Beten wir zu wenig für den Frieden?

Ausgabe Nr. 26
  • Brückenbauer
Autor:
©iStock/seregalsv

Frage an den Brückenbauer: „Beten Sie zu wenig für den Frieden? “

Ja, definitiv. Wir beten zu wenig um den Frieden. Und wir fasten auch zu wenig.

Ich bin davon überzeugt, dass der Krieg in der Ukraine viel schneller ein Ende hätte, wenn weltweit Menschen darum beten und dafür fasten würden. Die Bücher der Heiligen Schrift (vor allem die Evangelien und die Apostelgeschichte) bezeugen die Kraft, die vom Gebet – unterstützt durch das Fasten – ausgeht.

Ja, wir beten zu wenig.

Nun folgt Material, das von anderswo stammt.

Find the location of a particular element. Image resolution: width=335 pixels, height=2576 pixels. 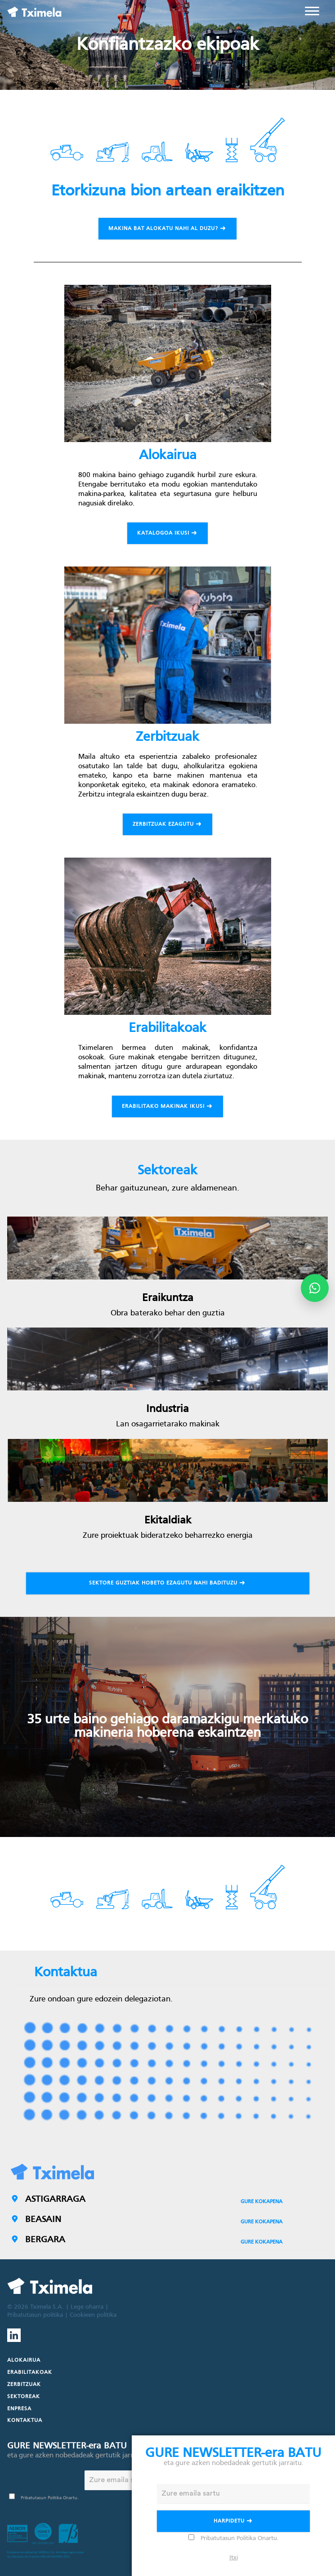

Sektoreak is located at coordinates (23, 2396).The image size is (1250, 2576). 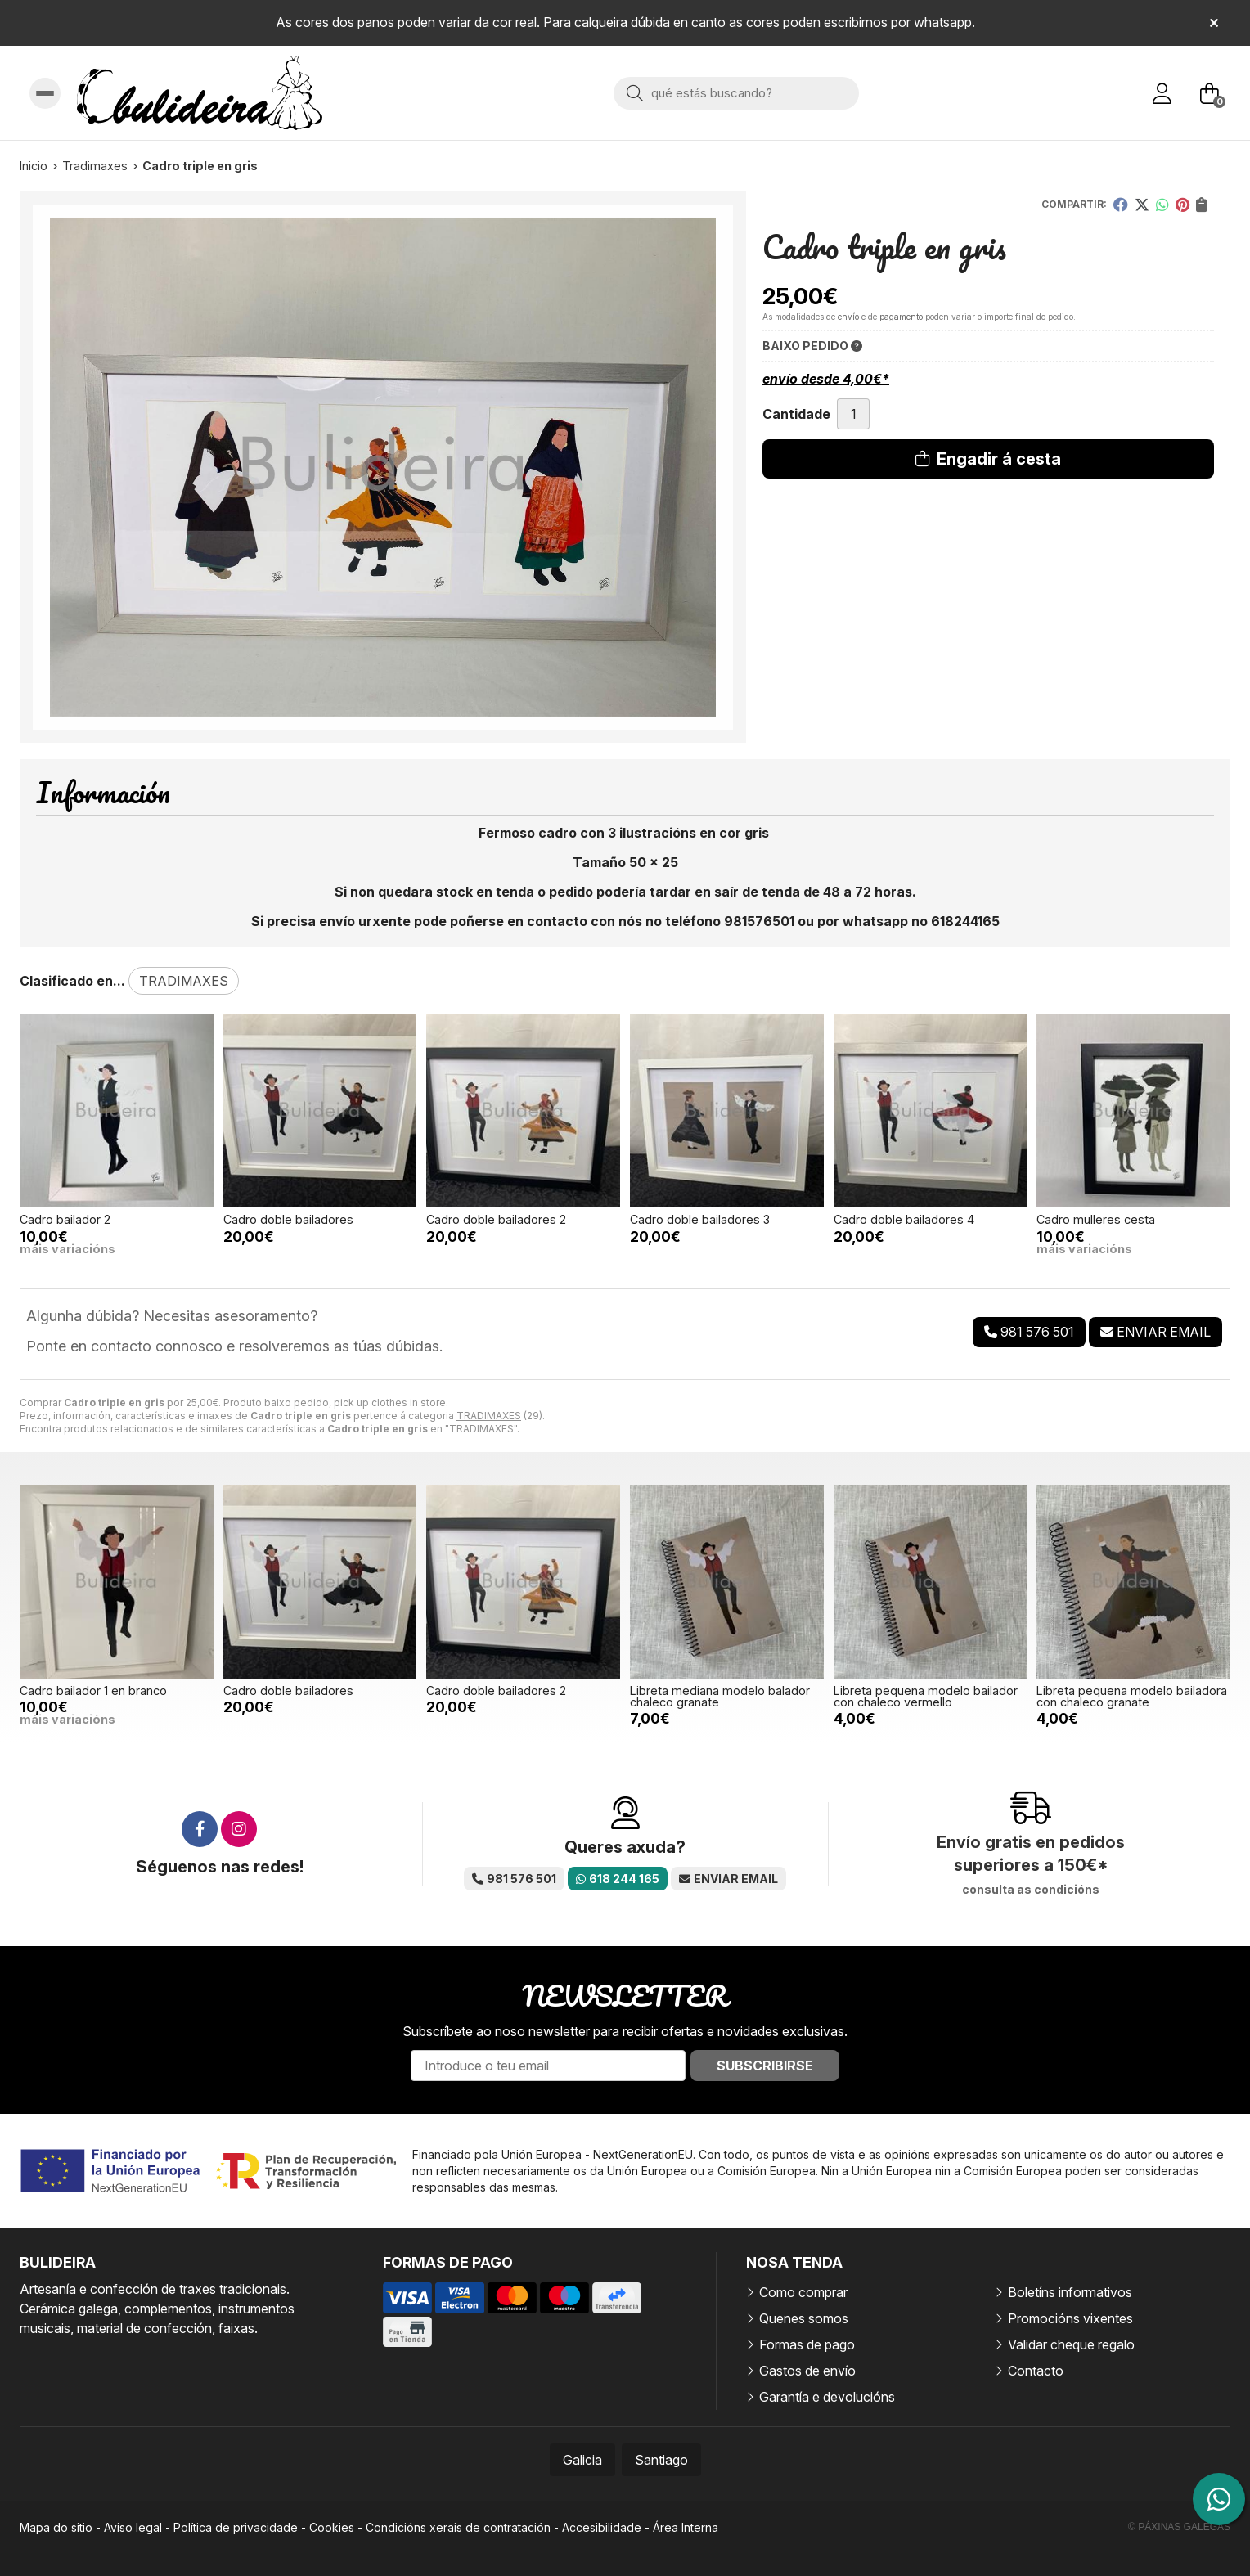 I want to click on Accesibilidade, so click(x=601, y=2527).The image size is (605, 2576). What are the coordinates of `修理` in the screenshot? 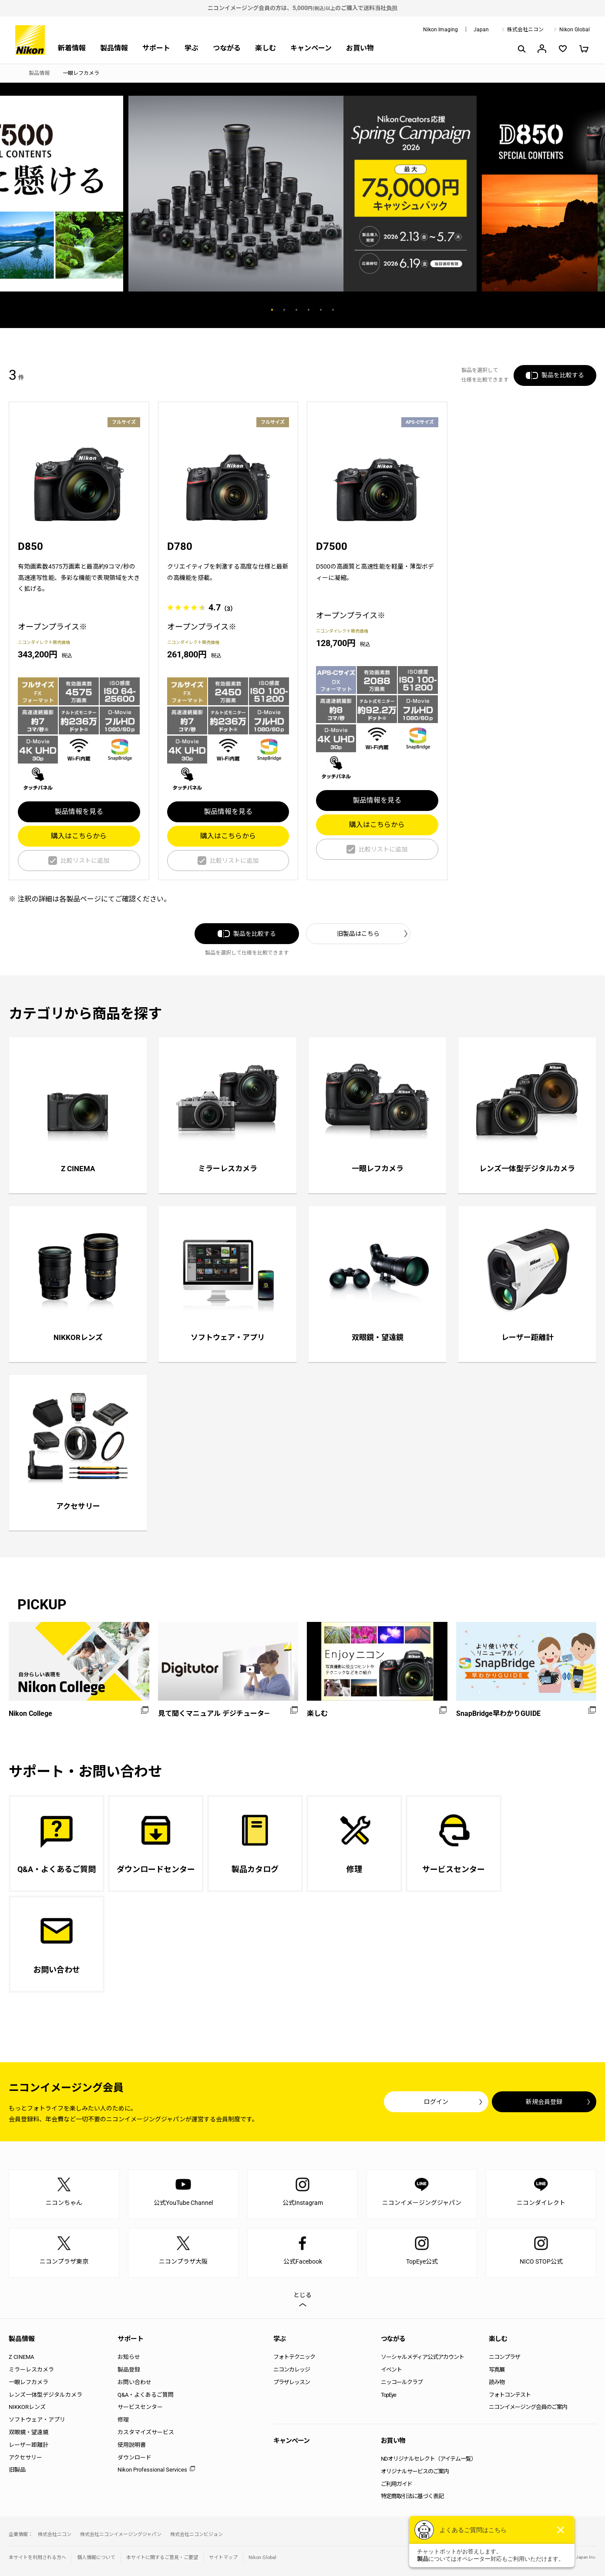 It's located at (123, 2419).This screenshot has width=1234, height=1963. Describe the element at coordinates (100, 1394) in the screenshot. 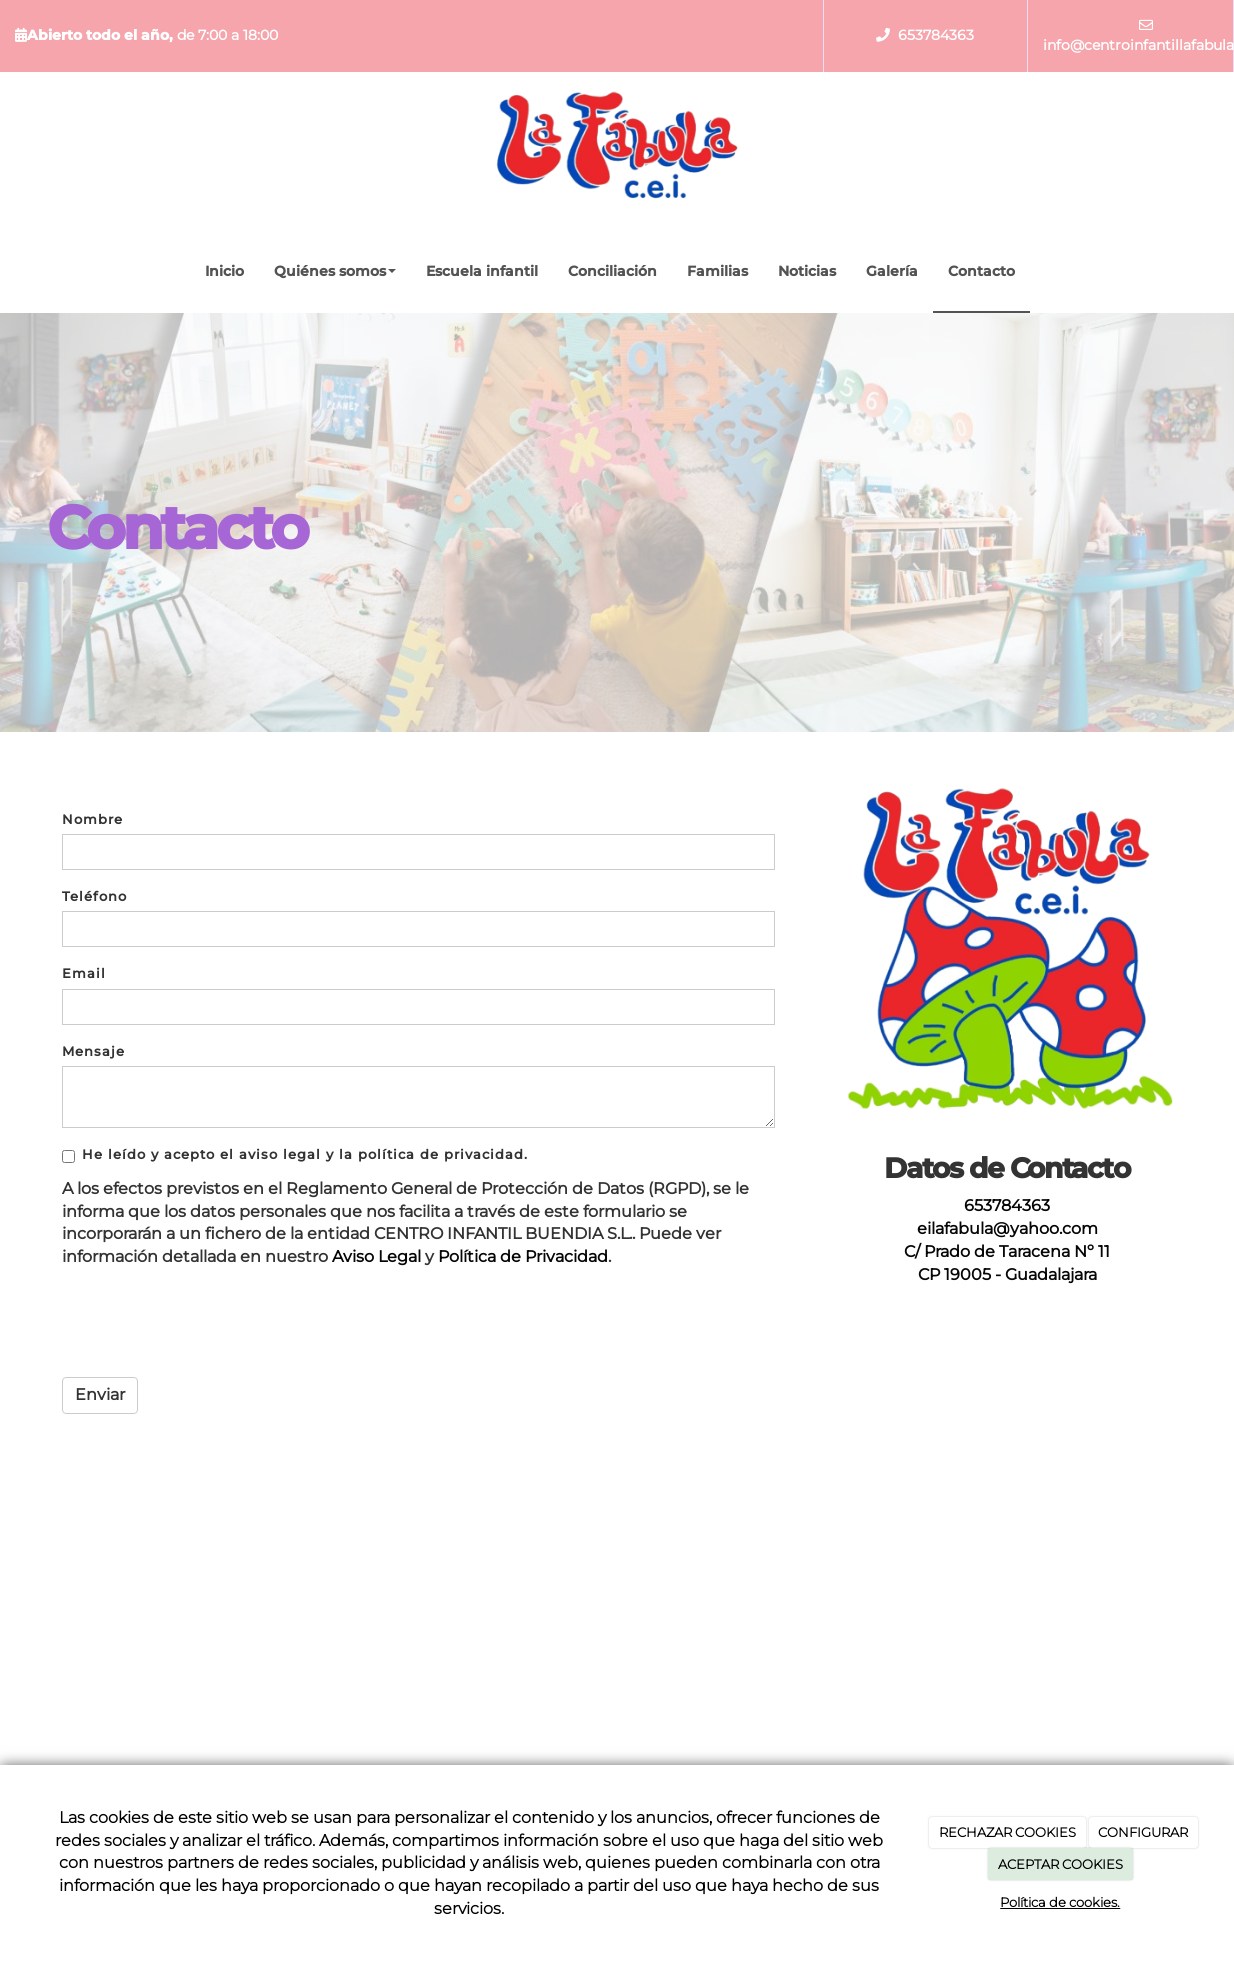

I see `Enviar` at that location.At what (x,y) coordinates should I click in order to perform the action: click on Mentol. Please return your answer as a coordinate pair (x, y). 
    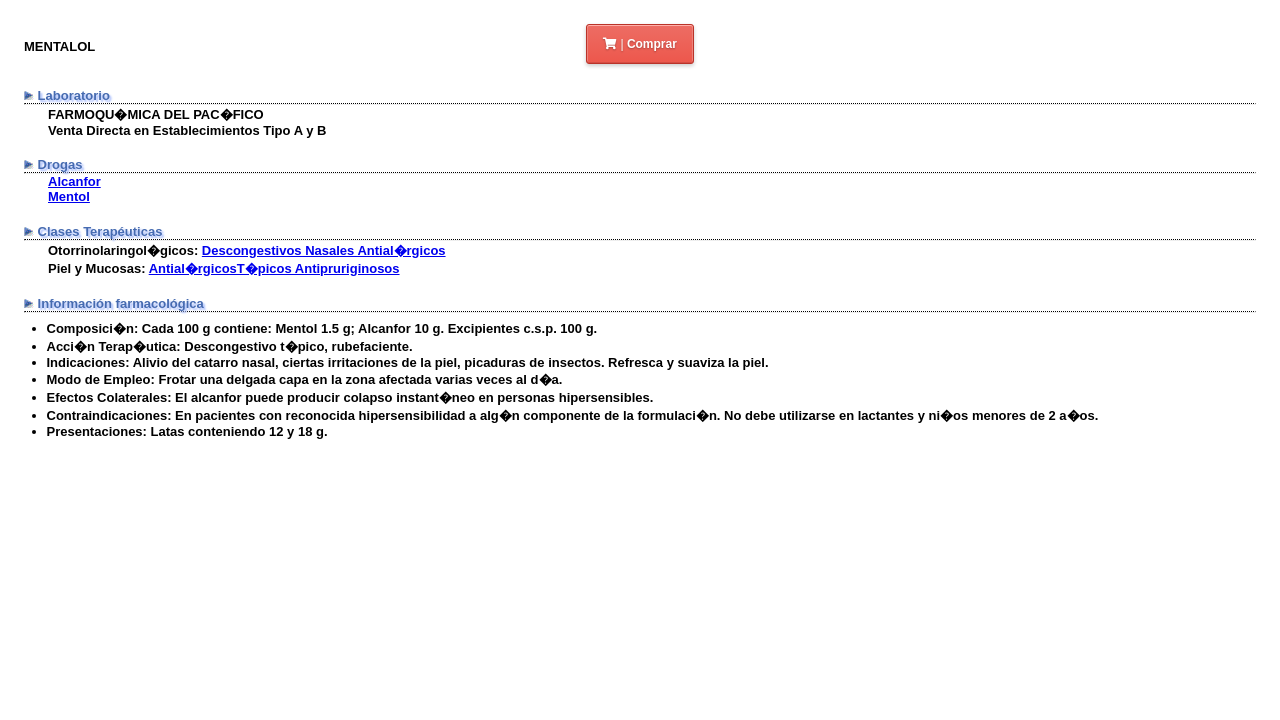
    Looking at the image, I should click on (69, 196).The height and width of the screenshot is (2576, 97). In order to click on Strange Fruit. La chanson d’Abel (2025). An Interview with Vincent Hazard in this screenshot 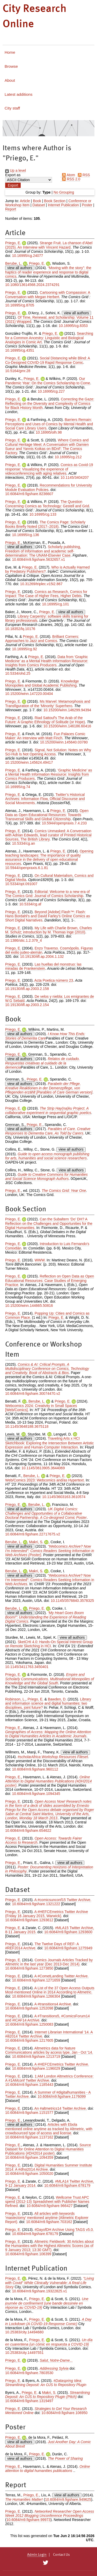, I will do `click(48, 245)`.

Was kann man dagegen tun? Mir scheint, dass unsere Zeit nicht sehr für bischöfliche Aufrufe taugt. Mir ist es lieber, Initiativen zu unterstützen und zu stärken. Wie ich eben auch Sie, lieber Leser oder liebe Leserin, der oder die uns diese Frage gestellt hat, bestärken möchte. Und ich nutze die Gelegenheit, um auch andere Menschen zu erreichen, die diese Kolumne lesen und sich dadurch motivieren lassen.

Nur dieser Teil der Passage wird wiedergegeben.